Given that most of the higher-education reforms called for by academics, such as decreased emphasis on research and changes to the admissions process, require government approval, some scholars wonder how much progress Chinese universities can truly make. The Ministry of Education and the central and local governments control budgets, determining which institutions will grow and which will not. They also set salaries and can decide who gets hired or fired. Such controls discourage innovation and stifle change, some academics say.
"Why is it that education in China has not developed as quickly as the economy?" asks Yang Deguang, a former president of Shanghai Normal University and executive director of the Higher Education Society of China. "It's because of traditional thinking. Planned-economy thinking still exists."
Changes are on the way, however. University administrators, worried about the stresses imposed by significant enrollment increases in recent years, welcomed the government's decision in May to reduce admissions as a way to improve teaching conditions and ease rising unemployment rates among recent graduates.
He Xiangmin, dean of the School of International Education at the University of International Business and Economics, in Beijing, says his university has slashed the number of required courses from 160 to as few as 120 over the past year. Master's-degree programs — with the exception of law — have been cut from three years to two.

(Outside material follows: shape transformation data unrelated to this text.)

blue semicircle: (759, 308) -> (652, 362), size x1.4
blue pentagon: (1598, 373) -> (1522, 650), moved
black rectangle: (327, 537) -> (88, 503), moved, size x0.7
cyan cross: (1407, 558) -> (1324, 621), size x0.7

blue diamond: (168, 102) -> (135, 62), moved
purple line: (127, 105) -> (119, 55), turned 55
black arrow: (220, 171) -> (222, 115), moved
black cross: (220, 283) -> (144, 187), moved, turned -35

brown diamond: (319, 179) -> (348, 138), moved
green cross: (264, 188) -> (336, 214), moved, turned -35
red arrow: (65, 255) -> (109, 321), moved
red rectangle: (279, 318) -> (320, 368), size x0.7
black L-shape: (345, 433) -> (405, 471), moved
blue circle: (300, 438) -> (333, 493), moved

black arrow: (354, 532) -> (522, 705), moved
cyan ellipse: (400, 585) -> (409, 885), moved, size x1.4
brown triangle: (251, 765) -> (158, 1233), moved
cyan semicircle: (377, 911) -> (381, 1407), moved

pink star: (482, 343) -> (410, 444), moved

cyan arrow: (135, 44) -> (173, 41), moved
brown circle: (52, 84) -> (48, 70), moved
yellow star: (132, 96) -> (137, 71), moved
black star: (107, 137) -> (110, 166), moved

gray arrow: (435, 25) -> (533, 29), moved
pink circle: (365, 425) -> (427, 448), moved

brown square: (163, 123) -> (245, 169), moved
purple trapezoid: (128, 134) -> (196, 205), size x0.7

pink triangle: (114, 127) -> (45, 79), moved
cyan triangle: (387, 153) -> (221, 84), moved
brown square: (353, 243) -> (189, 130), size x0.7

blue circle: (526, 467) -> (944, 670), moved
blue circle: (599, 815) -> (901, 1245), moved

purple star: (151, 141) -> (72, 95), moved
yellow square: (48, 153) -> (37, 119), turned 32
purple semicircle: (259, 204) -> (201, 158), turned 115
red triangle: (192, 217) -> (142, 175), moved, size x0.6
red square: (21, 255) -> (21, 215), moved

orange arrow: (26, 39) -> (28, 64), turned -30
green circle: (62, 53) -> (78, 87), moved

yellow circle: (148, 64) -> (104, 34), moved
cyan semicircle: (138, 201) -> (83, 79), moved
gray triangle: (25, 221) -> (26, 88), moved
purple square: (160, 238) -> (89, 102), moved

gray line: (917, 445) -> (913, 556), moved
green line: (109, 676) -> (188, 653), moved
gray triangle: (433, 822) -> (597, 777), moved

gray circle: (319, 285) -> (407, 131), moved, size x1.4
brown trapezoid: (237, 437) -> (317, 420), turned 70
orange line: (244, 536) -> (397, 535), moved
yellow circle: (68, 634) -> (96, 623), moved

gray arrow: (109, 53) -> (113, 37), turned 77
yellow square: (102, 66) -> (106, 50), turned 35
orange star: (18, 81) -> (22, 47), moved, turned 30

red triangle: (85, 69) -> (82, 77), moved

Universities are also experimenting with different educational models. Fudan University, which celebrates its 101st anniversary this year, has set up Fudan College, in which freshmen spend a year taking general courses in both arts and sciences before moving on to their majors. About 30 percent of students change their concentrations at the beginning of their sophomore year. In the traditional higher-education system, undergraduates must choose their majors before leaving high school, and it is difficult to switch once in college.
Universities are also looking outside the country for professors, with some institutions offering salaries as high as $60,000, and double that for well-known M.B.A., engineering, and science professors. Peking University sweetens its already competitive salaries with a $50,000 settling-down fee and a house. The dean of law at one university is paid a whopping $625,000 per year, says an official familiar with the terms of the deal.
"In China knowledge makes money, and we're not afraid to pay whatever they're worth," says Mr. He.
Still, academics here have no illusions about the road ahead.
With a strong effort, either Peking University or Tsinghua University could make the leap to the world's 200 top-ranked institutions in 10 years, and to the top 100 in 15 to 20 years, says Mr. Hu, of the Shanghai academy. "The best universities took 200 to 300 years to do this. The Nobel laureates of today are the product of decades of work."
Despite his criticism of Tsinghua, Mr. Wang, the Ph.D. student, says he is optimistic. He pins his hopes on "the next, or the next, next generation" of students and professors, who, he says, will be more open-minded.
In the meantime, he is spending his time working at a video-gaming company in the Zhongguancun section of Beijing — dubbed China's Silicon Valley — killing time until the letters arrive from several American graduate schools. "I think there's hope for change," he says smiling from behind his large glasses. "But I don't have time to wait."